• _What the task requires_
The data must be returned in full and exactly as given.

• _Supplied data_

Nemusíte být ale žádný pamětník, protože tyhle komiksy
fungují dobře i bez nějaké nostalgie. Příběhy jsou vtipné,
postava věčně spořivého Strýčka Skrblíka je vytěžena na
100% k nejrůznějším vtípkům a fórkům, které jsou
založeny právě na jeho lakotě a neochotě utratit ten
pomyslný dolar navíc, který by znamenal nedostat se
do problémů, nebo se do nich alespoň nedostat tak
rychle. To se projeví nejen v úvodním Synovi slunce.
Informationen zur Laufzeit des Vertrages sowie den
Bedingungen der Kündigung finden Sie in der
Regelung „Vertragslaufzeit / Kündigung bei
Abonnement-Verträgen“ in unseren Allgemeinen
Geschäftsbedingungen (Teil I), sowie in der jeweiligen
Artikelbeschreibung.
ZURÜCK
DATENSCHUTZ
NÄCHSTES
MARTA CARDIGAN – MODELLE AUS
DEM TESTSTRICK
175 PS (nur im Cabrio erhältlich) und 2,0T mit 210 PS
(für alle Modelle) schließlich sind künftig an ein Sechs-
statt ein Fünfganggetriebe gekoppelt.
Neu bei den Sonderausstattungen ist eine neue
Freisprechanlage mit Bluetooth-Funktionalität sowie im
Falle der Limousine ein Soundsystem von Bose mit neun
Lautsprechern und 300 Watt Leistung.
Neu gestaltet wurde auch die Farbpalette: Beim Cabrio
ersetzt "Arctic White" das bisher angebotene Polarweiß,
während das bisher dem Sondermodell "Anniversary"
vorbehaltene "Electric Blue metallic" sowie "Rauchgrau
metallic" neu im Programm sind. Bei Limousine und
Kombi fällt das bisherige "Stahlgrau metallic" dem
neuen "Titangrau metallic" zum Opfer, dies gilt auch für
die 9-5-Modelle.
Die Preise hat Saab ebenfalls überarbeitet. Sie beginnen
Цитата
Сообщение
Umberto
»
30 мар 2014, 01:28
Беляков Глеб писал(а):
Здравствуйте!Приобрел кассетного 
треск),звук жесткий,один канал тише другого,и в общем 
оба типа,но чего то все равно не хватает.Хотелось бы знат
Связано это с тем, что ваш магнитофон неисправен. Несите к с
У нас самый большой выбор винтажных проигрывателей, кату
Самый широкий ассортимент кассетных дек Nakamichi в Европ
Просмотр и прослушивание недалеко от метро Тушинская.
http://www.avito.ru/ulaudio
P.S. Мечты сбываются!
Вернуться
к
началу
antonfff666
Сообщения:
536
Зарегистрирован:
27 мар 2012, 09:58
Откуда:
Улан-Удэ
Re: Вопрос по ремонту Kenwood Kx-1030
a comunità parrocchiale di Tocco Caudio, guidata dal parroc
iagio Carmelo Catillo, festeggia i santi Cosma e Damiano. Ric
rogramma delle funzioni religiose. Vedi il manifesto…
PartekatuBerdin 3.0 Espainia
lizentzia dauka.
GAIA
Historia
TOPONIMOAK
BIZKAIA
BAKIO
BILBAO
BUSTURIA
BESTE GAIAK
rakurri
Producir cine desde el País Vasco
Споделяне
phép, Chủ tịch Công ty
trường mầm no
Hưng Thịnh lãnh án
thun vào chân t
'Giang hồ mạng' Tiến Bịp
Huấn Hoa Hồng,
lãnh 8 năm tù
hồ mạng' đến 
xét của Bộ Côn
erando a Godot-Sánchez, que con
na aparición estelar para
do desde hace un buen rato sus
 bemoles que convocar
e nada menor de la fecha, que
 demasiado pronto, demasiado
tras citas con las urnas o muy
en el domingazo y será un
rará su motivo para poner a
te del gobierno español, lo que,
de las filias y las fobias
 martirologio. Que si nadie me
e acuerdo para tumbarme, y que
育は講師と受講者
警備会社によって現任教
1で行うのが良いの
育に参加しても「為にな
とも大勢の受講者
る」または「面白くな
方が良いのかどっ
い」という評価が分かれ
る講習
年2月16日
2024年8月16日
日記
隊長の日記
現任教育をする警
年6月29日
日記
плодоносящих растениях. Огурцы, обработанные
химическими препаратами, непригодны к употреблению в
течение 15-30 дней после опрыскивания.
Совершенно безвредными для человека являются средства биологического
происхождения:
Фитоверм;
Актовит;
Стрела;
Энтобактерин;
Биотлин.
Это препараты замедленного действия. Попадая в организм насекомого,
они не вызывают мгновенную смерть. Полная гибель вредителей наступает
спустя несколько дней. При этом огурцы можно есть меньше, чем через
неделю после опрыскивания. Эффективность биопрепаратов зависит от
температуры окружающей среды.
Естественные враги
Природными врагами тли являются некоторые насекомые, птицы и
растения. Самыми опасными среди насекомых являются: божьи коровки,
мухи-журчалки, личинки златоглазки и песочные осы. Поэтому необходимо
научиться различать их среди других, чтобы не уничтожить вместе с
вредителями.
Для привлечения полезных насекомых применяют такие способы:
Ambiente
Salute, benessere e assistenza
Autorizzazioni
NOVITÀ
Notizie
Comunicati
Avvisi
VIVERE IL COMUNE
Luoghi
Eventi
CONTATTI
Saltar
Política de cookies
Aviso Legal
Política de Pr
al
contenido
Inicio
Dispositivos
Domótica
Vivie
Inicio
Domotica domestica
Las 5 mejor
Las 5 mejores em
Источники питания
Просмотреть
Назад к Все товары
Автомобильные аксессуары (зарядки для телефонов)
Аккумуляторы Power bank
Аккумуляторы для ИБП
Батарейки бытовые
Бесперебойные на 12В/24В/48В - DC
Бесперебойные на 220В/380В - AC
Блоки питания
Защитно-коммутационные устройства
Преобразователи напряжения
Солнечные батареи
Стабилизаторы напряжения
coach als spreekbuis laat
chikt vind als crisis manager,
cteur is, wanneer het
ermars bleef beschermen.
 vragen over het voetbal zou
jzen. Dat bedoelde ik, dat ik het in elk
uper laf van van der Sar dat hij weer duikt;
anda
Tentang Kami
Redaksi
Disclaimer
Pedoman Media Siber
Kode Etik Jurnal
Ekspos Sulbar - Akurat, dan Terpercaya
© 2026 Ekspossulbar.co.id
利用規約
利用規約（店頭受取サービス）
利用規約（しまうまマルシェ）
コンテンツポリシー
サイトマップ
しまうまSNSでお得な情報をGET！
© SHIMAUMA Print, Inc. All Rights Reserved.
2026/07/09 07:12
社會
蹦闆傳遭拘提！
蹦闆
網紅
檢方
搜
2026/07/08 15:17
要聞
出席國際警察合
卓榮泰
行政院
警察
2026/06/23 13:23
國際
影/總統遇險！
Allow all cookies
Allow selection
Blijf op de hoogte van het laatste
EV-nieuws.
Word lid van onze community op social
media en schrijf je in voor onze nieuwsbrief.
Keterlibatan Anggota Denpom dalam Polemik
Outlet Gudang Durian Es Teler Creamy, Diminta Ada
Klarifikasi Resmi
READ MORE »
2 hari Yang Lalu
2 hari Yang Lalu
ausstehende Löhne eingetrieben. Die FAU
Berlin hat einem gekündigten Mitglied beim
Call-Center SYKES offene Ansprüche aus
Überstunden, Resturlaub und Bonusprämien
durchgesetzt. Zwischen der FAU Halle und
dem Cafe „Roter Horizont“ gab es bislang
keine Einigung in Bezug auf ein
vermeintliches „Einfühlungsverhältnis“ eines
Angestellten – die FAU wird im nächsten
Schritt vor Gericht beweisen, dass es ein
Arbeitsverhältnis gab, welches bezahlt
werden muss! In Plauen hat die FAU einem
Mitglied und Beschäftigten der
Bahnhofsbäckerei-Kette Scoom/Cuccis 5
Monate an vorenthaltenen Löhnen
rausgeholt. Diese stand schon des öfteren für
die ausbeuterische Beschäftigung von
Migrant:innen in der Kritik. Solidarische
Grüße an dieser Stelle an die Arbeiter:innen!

• _Your solution_
Nemusíte být ale žádný pamětník, protože tyhle komiksy
fungují dobře i bez nějaké nostalgie. Příběhy jsou vtipné,
postava věčně spořivého Strýčka Skrblíka je vytěžena na
100% k nejrůznějším vtípkům a fórkům, které jsou
založeny právě na jeho lakotě a neochotě utratit ten
pomyslný dolar navíc, který by znamenal nedostat se
do problémů, nebo se do nich alespoň nedostat tak
rychle. To se projeví nejen v úvodním Synovi slunce.
Informationen zur Laufzeit des Vertrages sowie den
Bedingungen der Kündigung finden Sie in der
Regelung „Vertragslaufzeit / Kündigung bei
Abonnement-Verträgen“ in unseren Allgemeinen
Geschäftsbedingungen (Teil I), sowie in der jeweiligen
Artikelbeschreibung.
ZURÜCK
DATENSCHUTZ
NÄCHSTES
MARTA CARDIGAN – MODELLE AUS
DEM TESTSTRICK
175 PS (nur im Cabrio erhältlich) und 2,0T mit 210 PS
(für alle Modelle) schließlich sind künftig an ein Sechs-
statt ein Fünfganggetriebe gekoppelt.
Neu bei den Sonderausstattungen ist eine neue
Freisprechanlage mit Bluetooth-Funktionalität sowie im
Falle der Limousine ein Soundsystem von Bose mit neun
Lautsprechern und 300 Watt Leistung.
Neu gestaltet wurde auch die Farbpalette: Beim Cabrio
ersetzt "Arctic White" das bisher angebotene Polarweiß,
während das bisher dem Sondermodell "Anniversary"
vorbehaltene "Electric Blue metallic" sowie "Rauchgrau
metallic" neu im Programm sind. Bei Limousine und
Kombi fällt das bisherige "Stahlgrau metallic" dem
neuen "Titangrau metallic" zum Opfer, dies gilt auch für
die 9-5-Modelle.
Die Preise hat Saab ebenfalls überarbeitet. Sie beginnen
Цитата
Сообщение
Umberto
»
30 мар 2014, 01:28
Беляков Глеб писал(а):
Здравствуйте!Приобрел кассетного 
треск),звук жесткий,один канал тише другого,и в общем 
оба типа,но чего то все равно не хватает.Хотелось бы знат
Связано это с тем, что ваш магнитофон неисправен. Несите к с
У нас самый большой выбор винтажных проигрывателей, кату
Самый широкий ассортимент кассетных дек Nakamichi в Европ
Просмотр и прослушивание недалеко от метро Тушинская.
http://www.avito.ru/ulaudio
P.S. Мечты сбываются!
Вернуться
к
началу
antonfff666
Сообщения:
536
Зарегистрирован:
27 мар 2012, 09:58
Откуда:
Улан-Удэ
Re: Вопрос по ремонту Kenwood Kx-1030
a comunità parrocchiale di Tocco Caudio, guidata dal parroc
iagio Carmelo Catillo, festeggia i santi Cosma e Damiano. Ric
rogramma delle funzioni religiose. Vedi il manifesto…
PartekatuBerdin 3.0 Espainia
lizentzia dauka.
GAIA
Historia
TOPONIMOAK
BIZKAIA
BAKIO
BILBAO
BUSTURIA
BESTE GAIAK
rakurri
Producir cine desde el País Vasco
Споделяне
phép, Chủ tịch Công ty
trường mầm no
Hưng Thịnh lãnh án
thun vào chân t
'Giang hồ mạng' Tiến Bịp
Huấn Hoa Hồng,
lãnh 8 năm tù
hồ mạng' đến 
xét của Bộ Côn
erando a Godot-Sánchez, que con
na aparición estelar para
do desde hace un buen rato sus
 bemoles que convocar
e nada menor de la fecha, que
 demasiado pronto, demasiado
tras citas con las urnas o muy
en el domingazo y será un
rará su motivo para poner a
te del gobierno español, lo que,
de las filias y las fobias
 martirologio. Que si nadie me
e acuerdo para tumbarme, y que
育は講師と受講者
警備会社によって現任教
1で行うのが良いの
育に参加しても「為にな
とも大勢の受講者
る」または「面白くな
方が良いのかどっ
い」という評価が分かれ
る講習
年2月16日
2024年8月16日
日記
隊長の日記
現任教育をする警
年6月29日
日記
плодоносящих растениях. Огурцы, обработанные
химическими препаратами, непригодны к употреблению в
течение 15-30 дней после опрыскивания.
Совершенно безвредными для человека являются средства биологического
происхождения:
Фитоверм;
Актовит;
Стрела;
Энтобактерин;
Биотлин.
Это препараты замедленного действия. Попадая в организм насекомого,
они не вызывают мгновенную смерть. Полная гибель вредителей наступает
спустя несколько дней. При этом огурцы можно есть меньше, чем через
неделю после опрыскивания. Эффективность биопрепаратов зависит от
температуры окружающей среды.
Естественные враги
Природными врагами тли являются некоторые насекомые, птицы и
растения. Самыми опасными среди насекомых являются: божьи коровки,
мухи-журчалки, личинки златоглазки и песочные осы. Поэтому необходимо
научиться различать их среди других, чтобы не уничтожить вместе с
вредителями.
Для привлечения полезных насекомых применяют такие способы:
Ambiente
Salute, benessere e assistenza
Autorizzazioni
NOVITÀ
Notizie
Comunicati
Avvisi
VIVERE IL COMUNE
Luoghi
Eventi
CONTATTI
Saltar
Política de cookies
Aviso Legal
Política de Pr
al
contenido
Inicio
Dispositivos
Domótica
Vivie
Inicio
Domotica domestica
Las 5 mejor
Las 5 mejores em
Источники питания
Просмотреть
Назад к Все товары
Автомобильные аксессуары (зарядки для телефонов)
Аккумуляторы Power bank
Аккумуляторы для ИБП
Батарейки бытовые
Бесперебойные на 12В/24В/48В - DC
Бесперебойные на 220В/380В - AC
Блоки питания
Защитно-коммутационные устройства
Преобразователи напряжения
Солнечные батареи
Стабилизаторы напряжения
coach als spreekbuis laat
chikt vind als crisis manager,
cteur is, wanneer het
ermars bleef beschermen.
 vragen over het voetbal zou
jzen. Dat bedoelde ik, dat ik het in elk
uper laf van van der Sar dat hij weer duikt;
anda
Tentang Kami
Redaksi
Disclaimer
Pedoman Media Siber
Kode Etik Jurnal
Ekspos Sulbar - Akurat, dan Terpercaya
© 2026 Ekspossulbar.co.id
利用規約
利用規約（店頭受取サービス）
利用規約（しまうまマルシェ）
コンテンツポリシー
サイトマップ
しまうまSNSでお得な情報をGET！
© SHIMAUMA Print, Inc. All Rights Reserved.
2026/07/09 07:12
社會
蹦闆傳遭拘提！
蹦闆
網紅
檢方
搜
2026/07/08 15:17
要聞
出席國際警察合
卓榮泰
行政院
警察
2026/06/23 13:23
國際
影/總統遇險！
Allow all cookies
Allow selection
Blijf op de hoogte van het laatste
EV-nieuws.
Word lid van onze community op social
media en schrijf je in voor onze nieuwsbrief.
Keterlibatan Anggota Denpom dalam Polemik
Outlet Gudang Durian Es Teler Creamy, Diminta Ada
Klarifikasi Resmi
READ MORE »
2 hari Yang Lalu
2 hari Yang Lalu
ausstehende Löhne eingetrieben. Die FAU
Berlin hat einem gekündigten Mitglied beim
Call-Center SYKES offene Ansprüche aus
Überstunden, Resturlaub und Bonusprämien
durchgesetzt. Zwischen der FAU Halle und
dem Cafe „Roter Horizont“ gab es bislang
keine Einigung in Bezug auf ein
vermeintliches „Einfühlungsverhältnis“ eines
Angestellten – die FAU wird im nächsten
Schritt vor Gericht beweisen, dass es ein
Arbeitsverhältnis gab, welches bezahlt
werden muss! In Plauen hat die FAU einem
Mitglied und Beschäftigten der
Bahnhofsbäckerei-Kette Scoom/Cuccis 5
Monate an vorenthaltenen Löhnen
rausgeholt. Diese stand schon des öfteren für
die ausbeuterische Beschäftigung von
Migrant:innen in der Kritik. Solidarische
Grüße an dieser Stelle an die Arbeiter:innen!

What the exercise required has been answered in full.